When contacted for comment, current members of Aurelian also declined and issued the same statement, citing ongoing discussions between the society’s trustees and the Yale College Dean’s Office.
“We will be eager to discuss developments in the near future,” they wrote.
According to an anonymous alumnus of Aurelian, the infraction in April likely involved underage drinking in Room 405 on Tap Night. The member added that the expulsion could also be related to rumored complaints from a Yale-employed cleaning crew that Aurelian had “trashed” its meeting space.
Holloway refused to answer emailed questions about the nature of the incident last spring that resulted in Aurelian’s ban, simply adding that safety concerns were a factor in the University’s decision.
“Yale College does not provide campus spaces to senior societies, even those that originated as honor societies,” Holloway said. “In the end, Yale College could not justify giving exclusive use of a space in SSS to one senior society, privileging it over all the others that would like similar accommodations.”
While most of Yale’s senior societies have residences off-campus, Aurelian, as well as the senior society Torch, have met in Yale-owned buildings.
Torch used to meet on the fourth floor of SSS until 2005, when it was banned from its space for damaging University property.
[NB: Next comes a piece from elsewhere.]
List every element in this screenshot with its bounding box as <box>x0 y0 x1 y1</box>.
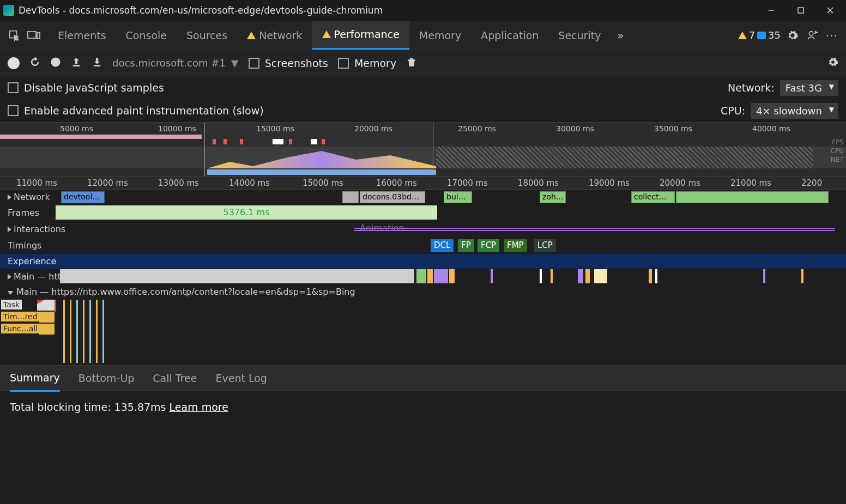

Torch now meets in the Yale-China Association building on Temple Street, according to one current member.
Founded in 1910, Aurelian is the fifth-oldest secret society at Yale and the first to admit women among the senior societies. Since the 1950s, the society has also been tied to the University through a 501(c)3 organization that allows members to donate to Yale’s endowment.
Yale has occasionally hosted private University events in the rooms, independently of the society.